[DATA TO USE]

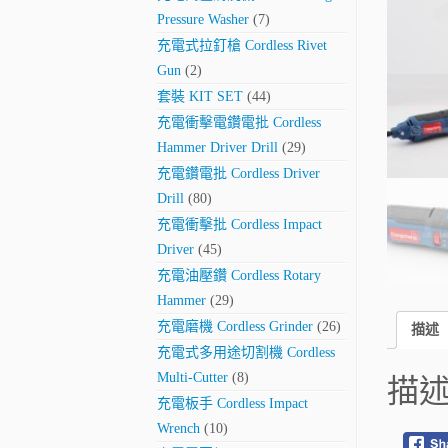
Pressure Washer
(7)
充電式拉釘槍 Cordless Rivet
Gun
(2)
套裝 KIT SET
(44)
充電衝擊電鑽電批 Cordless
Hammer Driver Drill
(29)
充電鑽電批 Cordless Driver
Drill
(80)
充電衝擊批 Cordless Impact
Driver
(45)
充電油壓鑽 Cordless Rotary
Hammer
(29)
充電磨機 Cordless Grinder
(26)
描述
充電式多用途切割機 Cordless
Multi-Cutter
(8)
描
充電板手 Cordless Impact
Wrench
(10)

[/DATA TO USE]
[DATA TO USE]

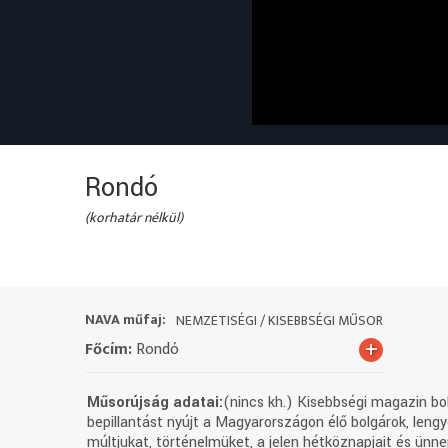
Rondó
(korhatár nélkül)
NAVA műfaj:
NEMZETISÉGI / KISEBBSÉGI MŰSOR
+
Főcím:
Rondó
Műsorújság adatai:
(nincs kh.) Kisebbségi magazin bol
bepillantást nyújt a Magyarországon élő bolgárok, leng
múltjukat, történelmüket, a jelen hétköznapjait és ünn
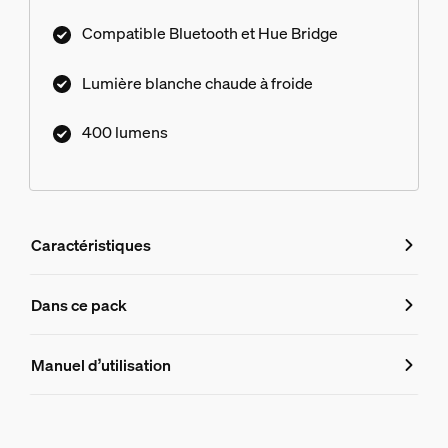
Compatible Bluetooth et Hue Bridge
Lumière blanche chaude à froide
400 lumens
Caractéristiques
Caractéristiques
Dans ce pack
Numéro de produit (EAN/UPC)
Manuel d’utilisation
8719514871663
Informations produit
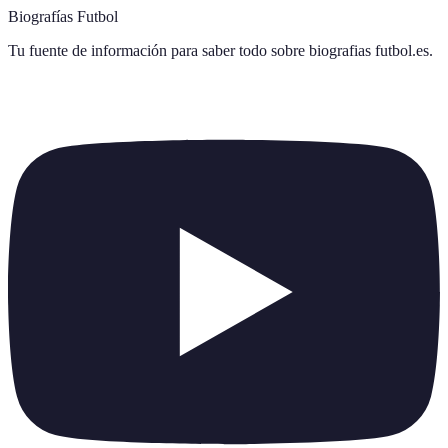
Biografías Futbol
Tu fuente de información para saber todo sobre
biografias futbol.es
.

[/DATA TO USE]
[DATA TO USE]

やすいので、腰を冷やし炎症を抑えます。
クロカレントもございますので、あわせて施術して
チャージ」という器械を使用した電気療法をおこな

[/DATA TO USE]

• PROBLEM TO SOLVE: Every line in the records above that has "Driver" counts once. Give the total and nothing else.

• RESPONSE TO THE TASK: 3